Has anyone encountered this situation, AMD server reboots around 00:50 AM EST mostly everyday ? (skip some days)
We have investigated many aspects from Hardware side, RAM replaced, Motherboard replaced, and H/W resources doesn't seems to be an issue at that particular time. all remains within limit.
AMD is running on 12.0 version on Red Hat 5.8 with Native Driver.
Share help & opinions, you're welcome !!
We had something similar at one customer: At night the traffic to the AMD dropped to zero - this caused the AMDs self-monitoring to restart the processes to avoid this assumed error condition. Compuware Support provided a workaround, this should be generally fixed since 12.1.1
In our case, that's not the indications. We use to have 30-40 % traffic at Eastern time night (compare to day time). So that's not case here.
Any idea about any other schedule activity/ Task which AMD might does ? since AMD service restart happens regularly 00:50 AM EST and it last for 15 odd mins & then comes up automatically.
Do you use Compuware adlex given SNMP driver or Red Hat SNMP ?
I would first check the server log to see if it is the same thing executing when the AMD restarts.
Secondly - if it is occuring at the same time every day - I would try to set up the AMD to log/capture network traffic around this time to understand if there is something specific in the network that occurs at that time or if it is something internal to the AMD.
Then after that I'd open a ticket. I tried to find the post about how to set up the capture but cannot find that post right now
As Ulf suggested, please post the rtm.log here (usr/adlex/log/rtm.log) You might need to post some previous rtm logs so that we can see what is happening during the restart.
The previous logs are rtm.log.1, rtm.log.2.gz etc.
First of all make sure you have the latest/greatest AMD code loaded on your AMD corresponding to the major release you have.
For the 12.0 release, that is AMD 12.0.3 (SP3). There might be different reasons to cause an AMD restart, but either way, development won't bother investigating root cause, as long as you don't operate on the latest AMD version for your release. The eventual AMD fix (if still needed) will be based on the latest issued service pack anyway. Here is a link to SP3 for version 12.0. We recommend to deploy SP3 on all DC RUM components alltogether (CAS, EUE Console, AMD) to maintain best compatibility level. Alternativelly consider an upgrade to newer version. Release 12.0 is two releases behind our latest 12.2 GA.
Yes, I can see your support case now. In fact you already have a post SP3 code on AMD (12.0.4), but the latest findings indicated some RHEL OS related issue as you're experiencing OS crash failures (kernel panic).
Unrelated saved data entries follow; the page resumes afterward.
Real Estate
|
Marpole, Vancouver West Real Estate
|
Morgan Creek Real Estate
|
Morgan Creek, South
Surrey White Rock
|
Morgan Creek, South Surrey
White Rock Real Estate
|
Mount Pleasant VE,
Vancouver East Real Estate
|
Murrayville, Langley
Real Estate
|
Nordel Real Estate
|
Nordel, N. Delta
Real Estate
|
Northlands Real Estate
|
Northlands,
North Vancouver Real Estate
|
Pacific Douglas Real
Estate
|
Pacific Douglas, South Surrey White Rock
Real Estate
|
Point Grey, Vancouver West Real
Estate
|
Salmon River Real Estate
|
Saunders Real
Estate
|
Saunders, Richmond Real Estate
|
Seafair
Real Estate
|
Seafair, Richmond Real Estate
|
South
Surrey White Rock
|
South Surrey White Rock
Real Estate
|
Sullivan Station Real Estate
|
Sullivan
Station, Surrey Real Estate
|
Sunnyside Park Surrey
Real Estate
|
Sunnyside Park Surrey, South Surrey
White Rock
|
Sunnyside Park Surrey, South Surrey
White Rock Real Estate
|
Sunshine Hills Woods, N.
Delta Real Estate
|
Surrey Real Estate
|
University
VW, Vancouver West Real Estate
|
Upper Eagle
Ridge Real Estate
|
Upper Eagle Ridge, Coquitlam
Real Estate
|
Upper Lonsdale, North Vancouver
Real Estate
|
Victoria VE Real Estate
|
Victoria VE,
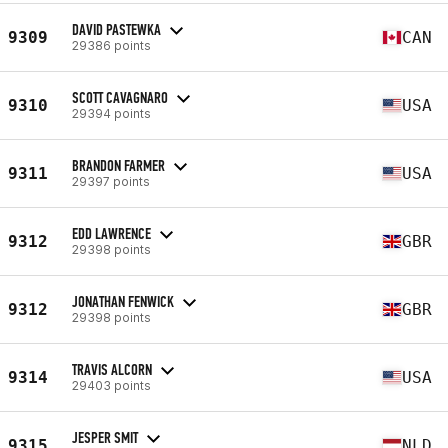
DAVID PASTEWKA
9309
CAN
29386 points
SCOTT CAVAGNARO
9310
USA
29394 points
BRANDON FARMER
9311
USA
29397 points
EDD LAWRENCE
9312
GBR
29398 points
JONATHAN FENWICK
9312
GBR
29398 points
TRAVIS ALCORN
9314
USA
29403 points
JESPER SMIT
9315
NLD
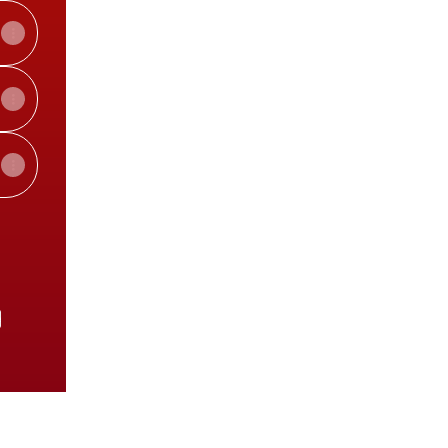
e
View on mobile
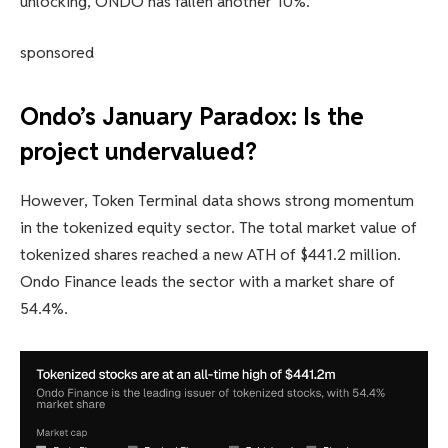
unlocking, ONDO has fallen another 10%.
sponsored
Ondo’s January Paradox: Is the
project undervalued?
However, Token Terminal data shows strong momentum
in the tokenized equity sector. The total market value of
tokenized shares reached a new ATH of $441.2 million.
Ondo Finance leads the sector with a market share of
54.4%.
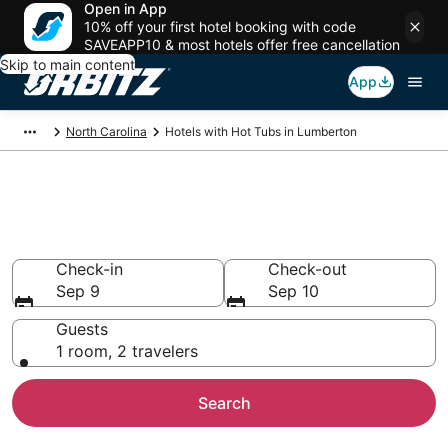
Open in App
10% off your first hotel booking with code
SAVEAPP10 & most hotels offer free cancellation
Skip to main content
App
North Carolina
Hotels with Hot Tubs in Lumberton
Hotels with Hot Tub In Room in
Lumberton, NC
Check-in
Check-out
Sep 9
Sep 10
Guests
1 room, 2 travelers
Search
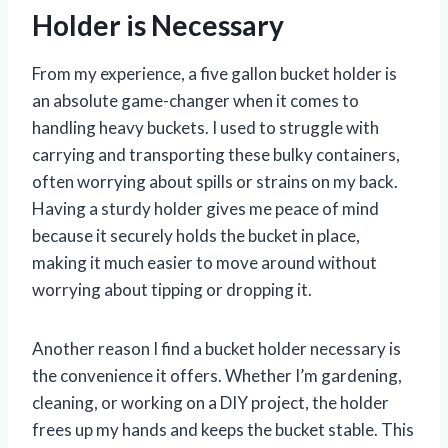
Holder is Necessary
From my experience, a five gallon bucket holder is
an absolute game-changer when it comes to
handling heavy buckets. I used to struggle with
carrying and transporting these bulky containers,
often worrying about spills or strains on my back.
Having a sturdy holder gives me peace of mind
because it securely holds the bucket in place,
making it much easier to move around without
worrying about tipping or dropping it.
Another reason I find a bucket holder necessary is
the convenience it offers. Whether I’m gardening,
cleaning, or working on a DIY project, the holder
frees up my hands and keeps the bucket stable. This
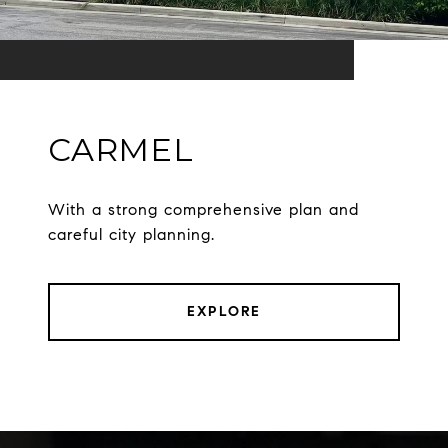
CARMEL
With a strong comprehensive plan and
careful city planning.
EXPLORE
Since AMD's custom drivers are not being used (due to a mix of PCI-X & PCIe cards you have on your AMD), it's not likely AMD software could cause the kernel panic, so it's purely an OS related issue. That would need to be examined by RHEL OS Support (perhaps an OS/kernel upgrade will be sufficient. You're currently running 2.6.18 kernel, latest 2.6 one was 2.6.39).
Please also note your AMD only has 4 cores and to in order to run 64-bit version of the AMD, at least 8 cores are needed (under testing, the best performance-to-cost ratio was achieved with 12 cores).
ps. The SP3 on EUE Console won't have any impact on AMD's operation at all.
The very restricted threading is largely due to the minimal number of CPU cores the AMD has; I believe the AMD's minimum cut off before using enhanced threading is that it must be >4 cores. At 4 or less cores, a very restricted threading model must be used.
However, that is normally only a performance issue; you are getting OS level crashes, which need to be addressed by Red Hat support.